Authors: Yi Yang,Andy Chen,Xiaoming Chen,Jiang Ji,Zhenyang Chen,Yan Dai
ArXiv: 1805.09473
Document:
PDF
DOI
Abstract URL: http://arxiv.org/abs/1805.09473v1
Implementing large-scale deep neural networks with high computational
complexity on low-cost IoT devices may inevitably be constrained by limited
computation resource, making the devices hard to respond in real-time. This
disjunction makes the state-of-art deep learning algorithms, i.e. CNN
(Convolutional Neural Networks), incompatible with IoT world. We present a
low-bit (range from 8-bit to 1-bit) scheme with our local quantization region
algorithm. We use models in Caffe model zoo as our example tasks to evaluate
the effect of our low precision data representation scheme. With the available
of local quantization region, we find implementations on top of those schemes
could greatly retain the model accuracy, besides the reduction of computational
complexity.
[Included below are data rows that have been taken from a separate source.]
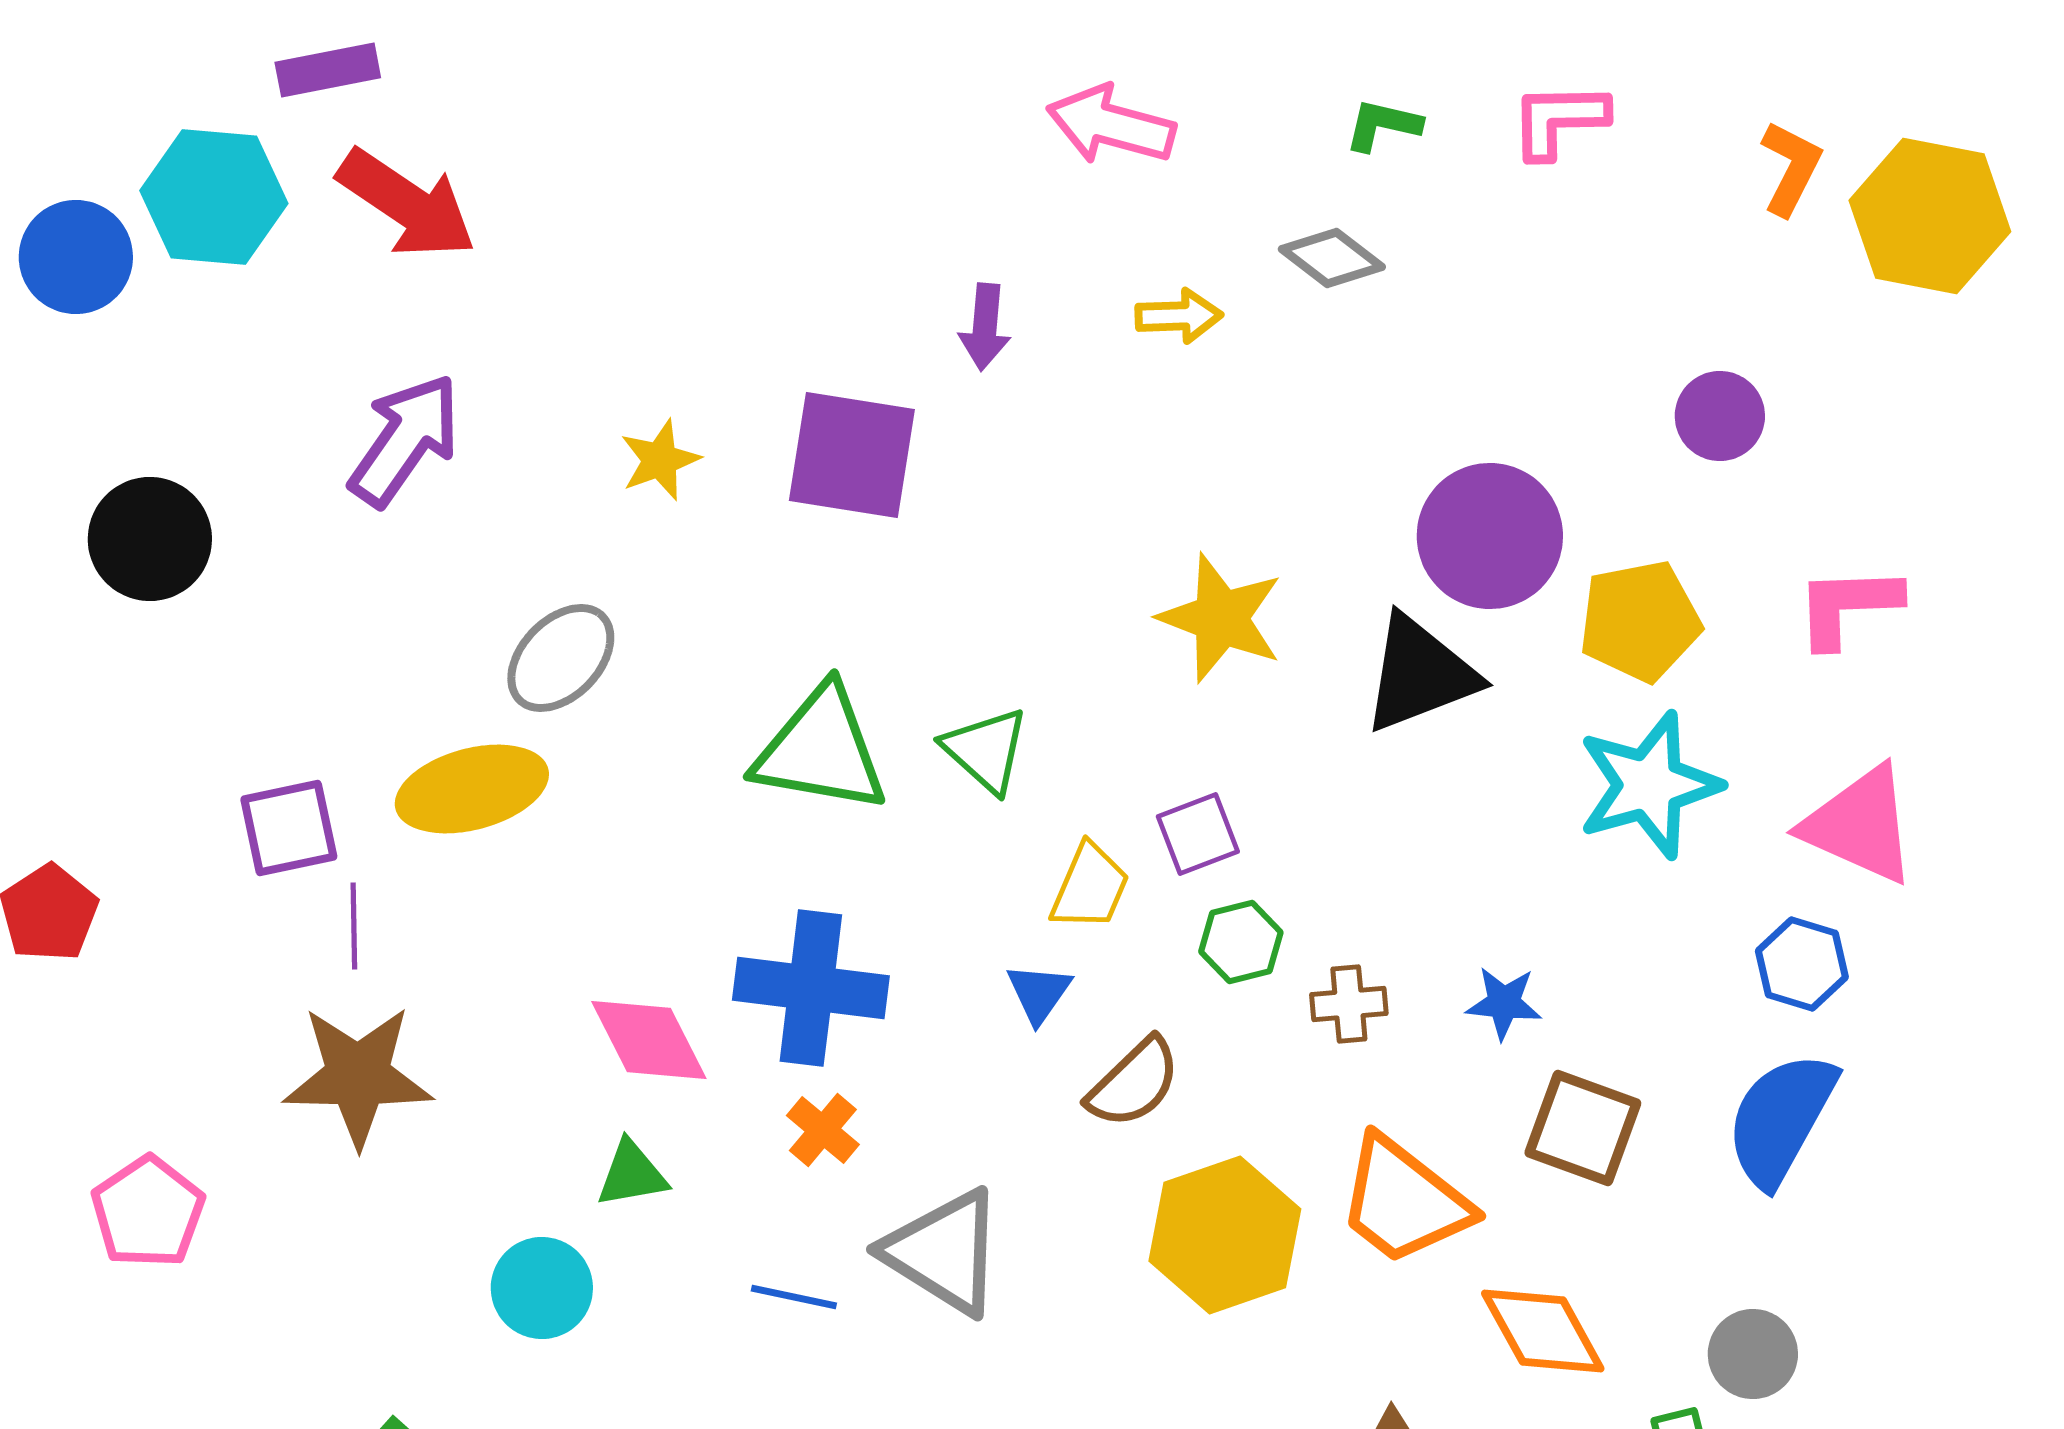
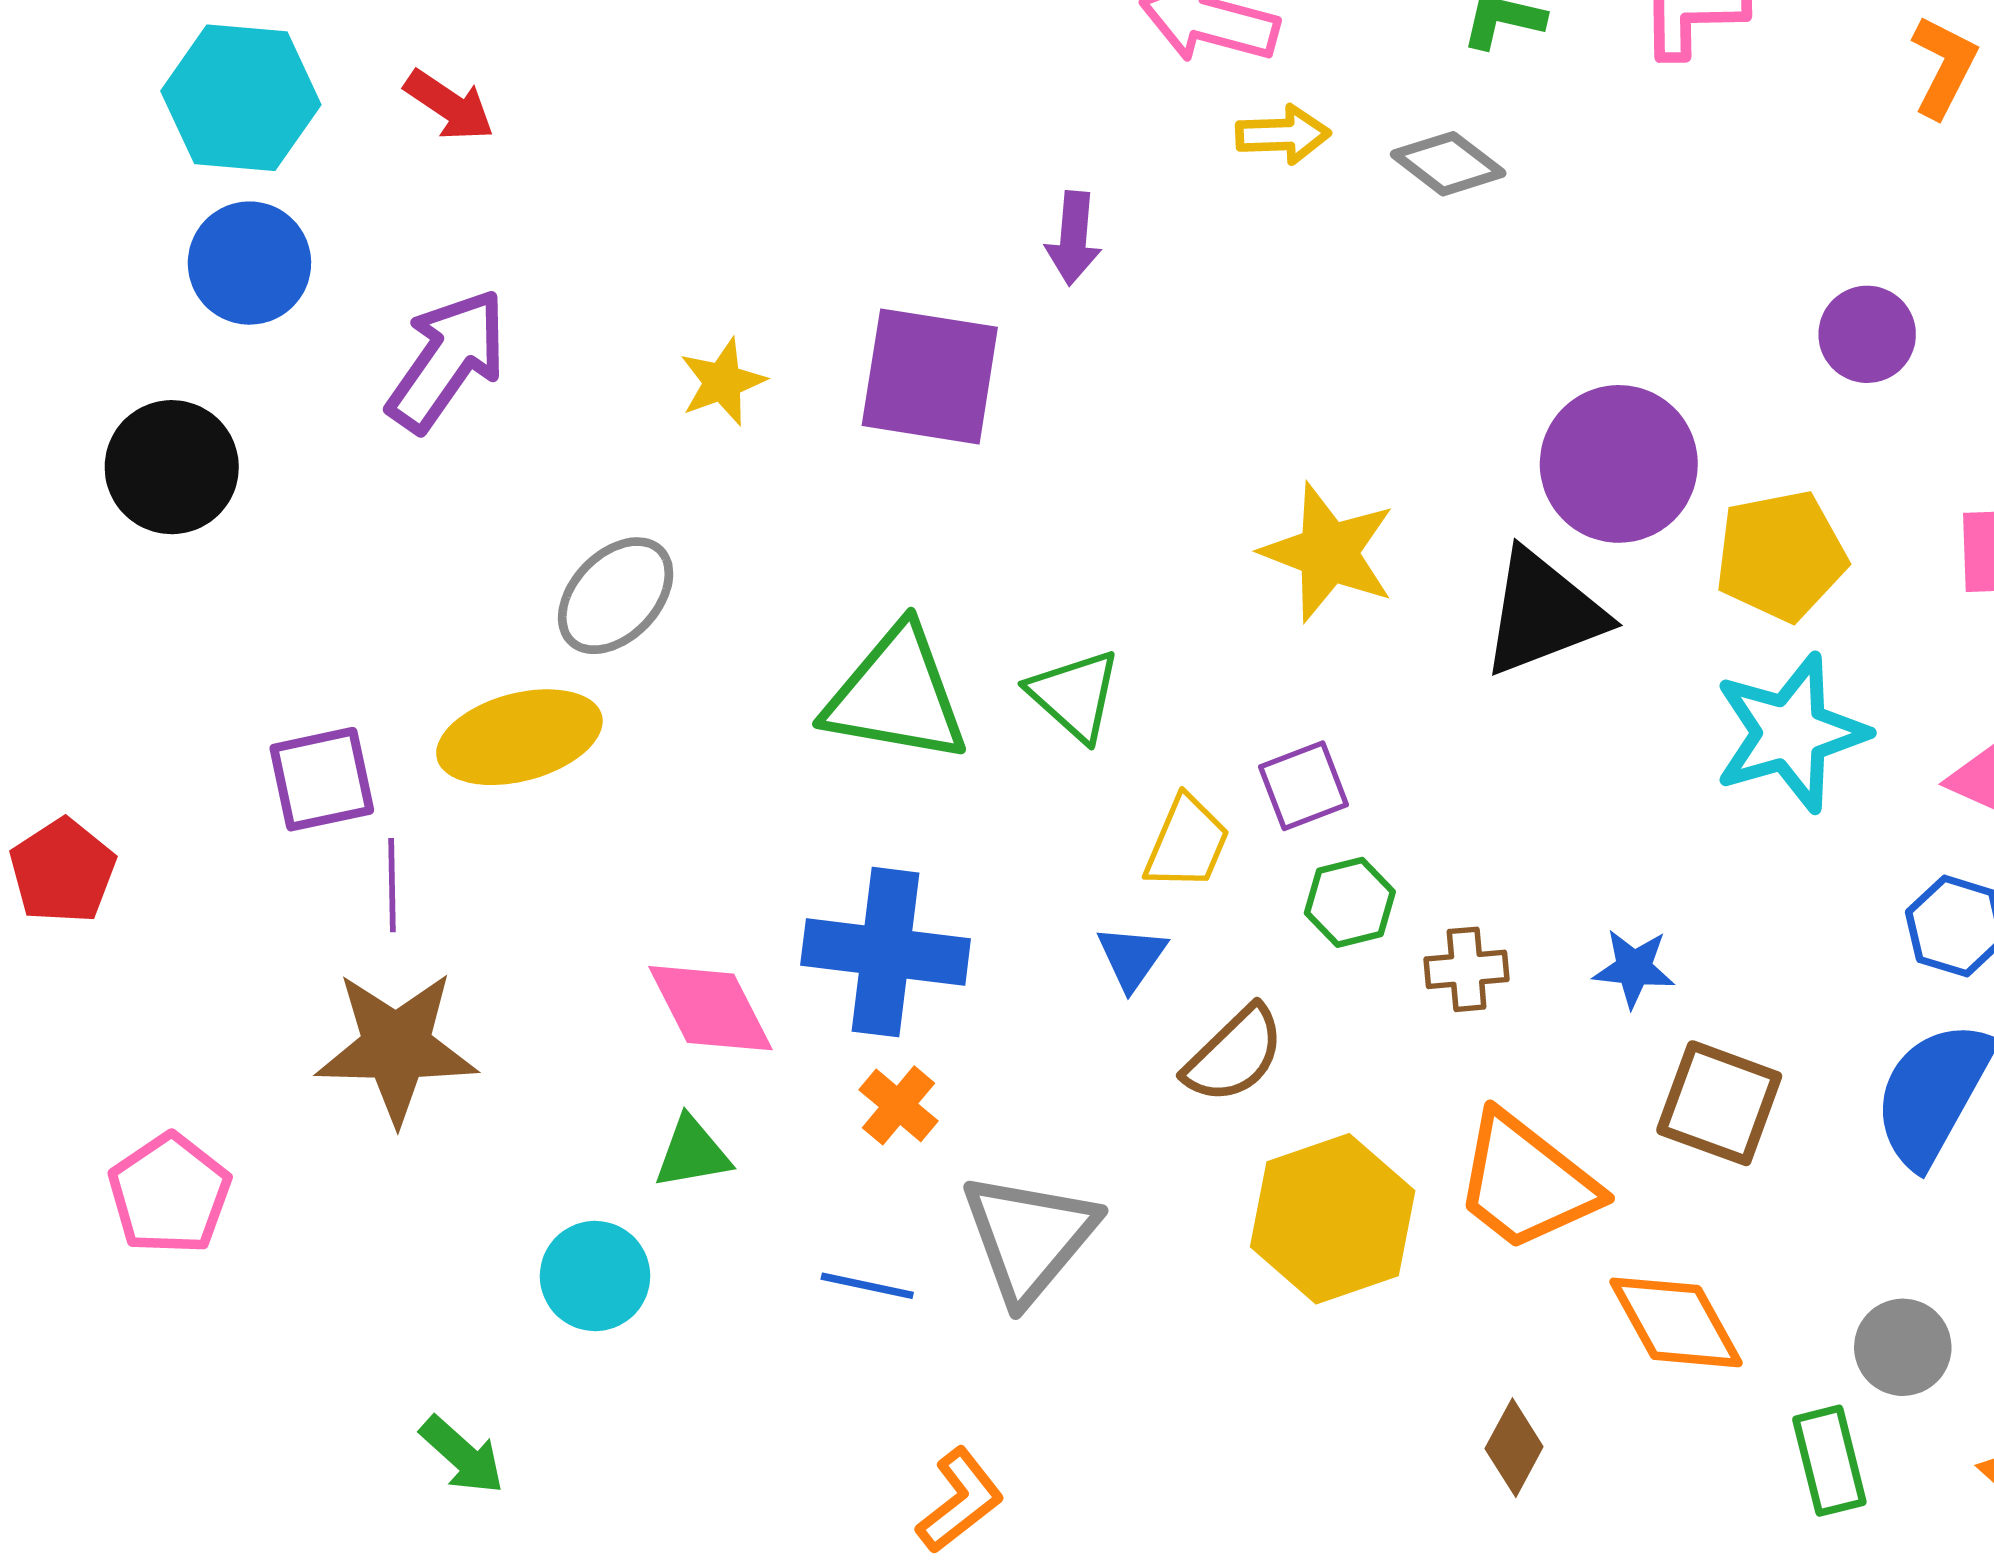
red arrow: (407, 204) -> (449, 105), size x0.6
blue circle: (76, 257) -> (249, 263), moved
yellow arrow: (1179, 316) -> (1283, 135), moved
gray triangle: (944, 1252) -> (1029, 1237), turned 38

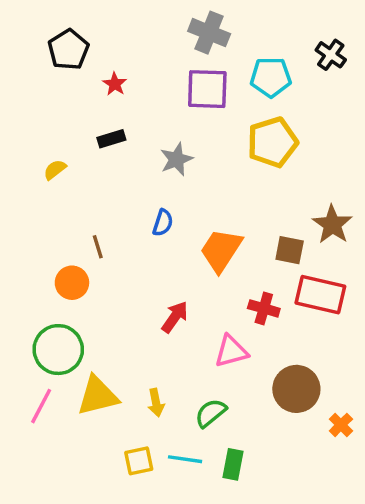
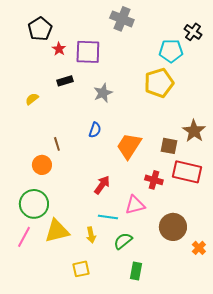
cyan pentagon: (271, 77) -> (171, 51), moved
red star: (115, 84) -> (59, 49), moved
purple square: (207, 89) -> (88, 52), moved
cyan line: (185, 459) -> (108, 217), moved

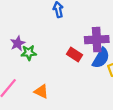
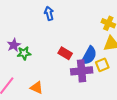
purple cross: (97, 40) -> (82, 71), moved

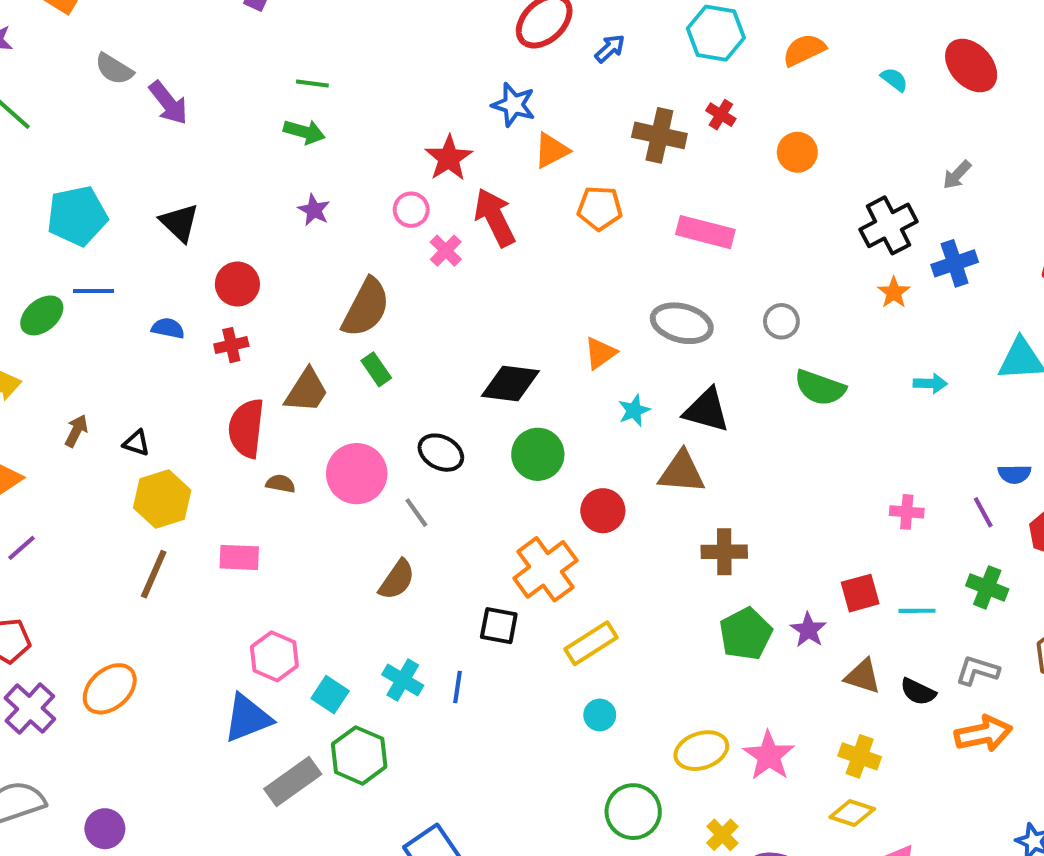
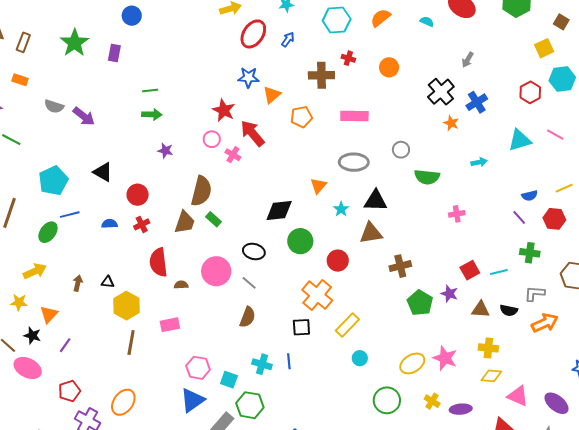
brown trapezoid: (306, 391) -> (185, 222), moved
pink cross: (907, 512) -> (457, 214), moved

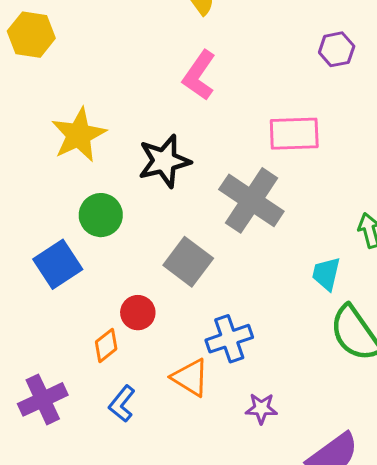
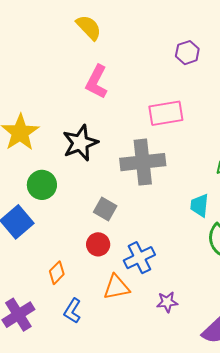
gray cross: (251, 200) -> (143, 162), turned -33
gray square: (188, 262) -> (105, 209), size x0.7
red circle: (138, 313) -> (98, 244), moved
orange triangle: (190, 378) -> (116, 287), turned -36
For example, our 8-bit scheme has no drops on top-1 and top-5
accuracy with 2x speedup on Intel Edison IoT platform. Implementations based on
our 4-bit, 2-bit or 1-bit scheme are also applicable to IoT devices with
advances of low computational complexity. For example, the drop on our task is
only 0.7% when using 2-bit scheme, a scheme which could largely save
transistors. Making low-bit scheme usable here opens a new door for further
optimization on commodity IoT controller, i.e. extra speed-up could be achieved
by replacing multiply-accumulate operations with the proposed table look-up
operations. The whole study offers a new approach to relief the challenge of
bring advanced deep learning algorithm to resource constrained low-cost IoT
device.